The financial-industrial groups’ dominance of Ukraine’s main media outlets – and their ability to subsidize their losses – ‘captures’ politicians who rely on media access to develop the profile needed to win votes.
Control of the mainstream media is critically important for the biggest stakeholders in systema because of its political power. The largest FIGs are the dominant players in the media market. Four groups own the 15 most popular nationwide television channels, as well as the most popular newspapers, radio stations, regional TV channels and internet media sources. They are StarLight Media (owned by Viktor Pinchuk), Media Group Ukraine (owned by Rinat Akhmetov), 1+1 Media (owned by Ihor Kolomoisky, Viktor Medvedchuk and Ihor Surkis), Inter Media Group (owned by Dmytro Firtash, Valeriy Khoroshkovskii and Serhiy Lyovochkin). According to one estimate, these groups together reach over 75 per cent of Ukraine’s TV audience. Ownership in the sector has experienced a remarkable degree of stability over the past decade. During this time, the top 10 media owners (by size of audience) have remained almost unchanged. This is a powerful indicator of systema’s durability.

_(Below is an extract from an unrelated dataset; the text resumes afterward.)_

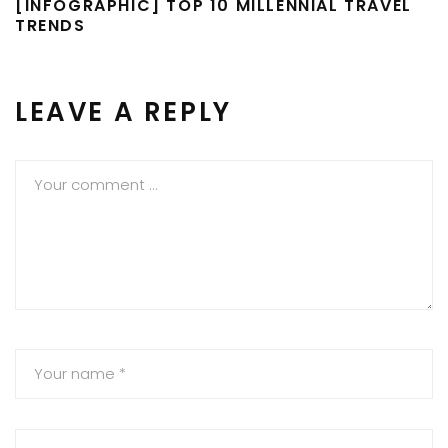
[INFOGRAPHIC] TOP 10 MILLENNIAL TRAVEL
TRENDS
LEAVE A REPLY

The FIGs’ ownership of the main media outlets and their ability to subsidize their losses – for example, Inter lost $70 million in 2012 – ‘captures’ politicians who rely on media access to develop the profile required to attract voters. This relationship leads to inevitable politicization of media coverage, particularly during election campaigns, and provides a platform to challenge unwelcome reform efforts. Elected politicians also seek to use media to maintain voters’ trust. Political advertising, especially on TV, consumes a large part of campaign budgets because of its perceived effectiveness, and contributes to a distortion of the media market in favour of FIGs’ interests. There are currently no restrictions on campaign spending on advertising. Media owners are also able to use their outlets to protect their businesses from competitors and politicians, particularly during pre-election campaigns when they can shape national news reporting.

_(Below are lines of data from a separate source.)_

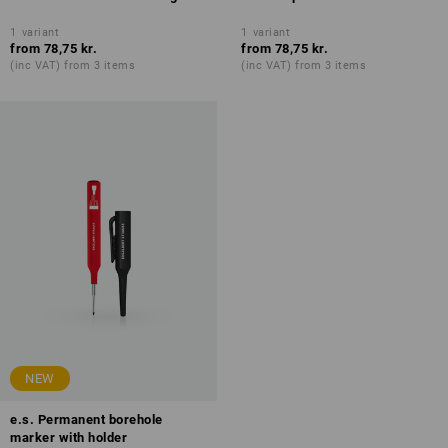
1
variant
1
variant
from
78,75 kr.
from
78,75 kr.
(inc VAT) from 3 items
(inc VAT) from 3 items
NEW
e.s. Permanent borehole
marker with holder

In some regional centres, subsidiaries of the major FIGs or local business groups have stakes in local media and exercise influence over coverage in the same way as happens at national level.
Suspilne, the public broadcaster launched in 2015, is starting to make inroads into the audiences of FIG-controlled media as the quality of its programming has improved, but it cannot compete with their offering. There are signs, too, that it is suffering from political interference and underfunding that limit its effectiveness. Similarly, independent media are in no position to match the major channels’ ability to attract advertising for television and digital channels. FIGs also have a strong presence in the digital media sector, where they own three of the top 10 news websites (in terms of audience reach: obozrevatel.com, segodnya.ua and tsn.ua).

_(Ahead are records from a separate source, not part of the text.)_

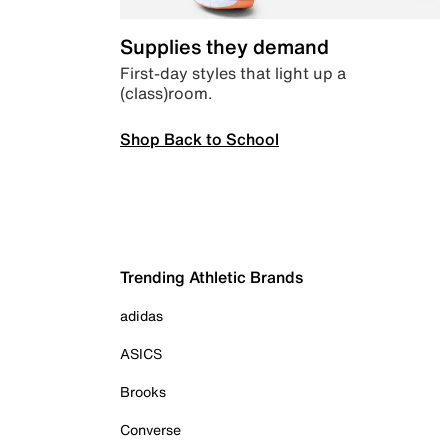
Supplies they demand
First-day styles that light up a
(class)room.
Shop Back to School
Trending Athletic Brands
adidas
ASICS
Brooks
Converse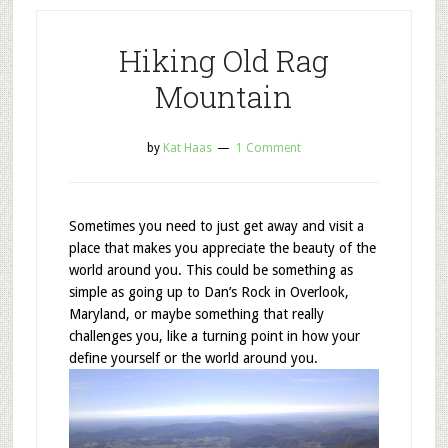
Hiking Old Rag
Mountain
by
Kat Haas
1 Comment
Sometimes you need to just get away and visit a
place that makes you appreciate the beauty of the
world around you. This could be something as
simple as going up to Dan’s Rock in Overlook,
Maryland, or maybe something that really
challenges you, like a turning point in how your
define yourself or the world around you.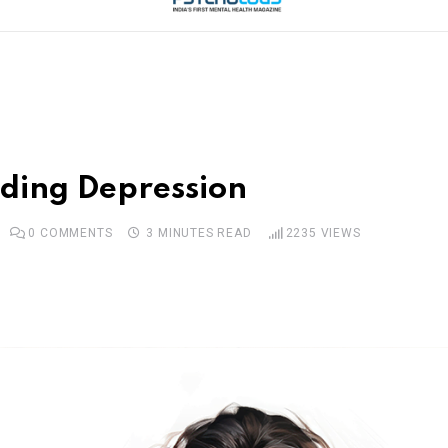
iding Depression
0
COMMENTS
3 MINUTES READ
2235
VIEWS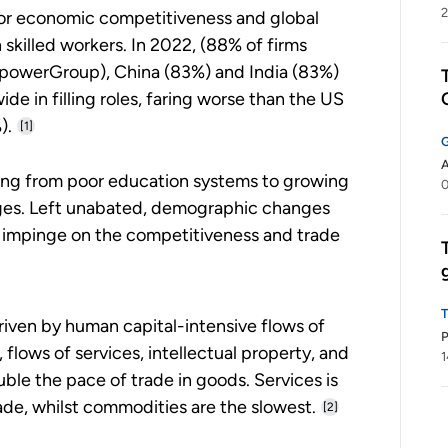
2
 for economic competitiveness and global
killed workers. In 2022, (88% of firms
powerGroup), China (83%) and India (83%)
e in filling roles, faring worse than the US
).
[1]
A
ging from poor education systems to growing
es. Left unabated, demographic changes
ly impinge on the competitiveness and trade
driven by human capital-intensive flows of
P
lows of services, intellectual property, and
1
ble the pace of trade in goods. Services is
ade, whilst commodities are the slowest.
[2]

Government regulation of the media remains open to political influence. The president and parliament appoint, by equal quotas, the members of the regulator, the National Council of Television and Radio Broadcasting. Similarly, the president nominates the head of the licensing body, the State Committee for Television and Radio Broadcasting, and parliament approves the appointment. The draft media law that has been under discussion in parliament since early 2020, and which had not yet had its first reading at the time of writing this paper, is the work of several individuals in government and parliament connected with media groups controlled by the FIGs. It is hardly surprising that the major media companies have no need to lobby against its provisions.
For now, the FIGs’ dominance of the major media channels remains unchallenged. Over time, a combination of regulatory changes, digital disruption, and the appearance of new channels and new models of media business may erode their influence. For example, increased transparency of ownership and funding of digital media, as envisaged by the draft law, could make it harder to use digital media for political purposes.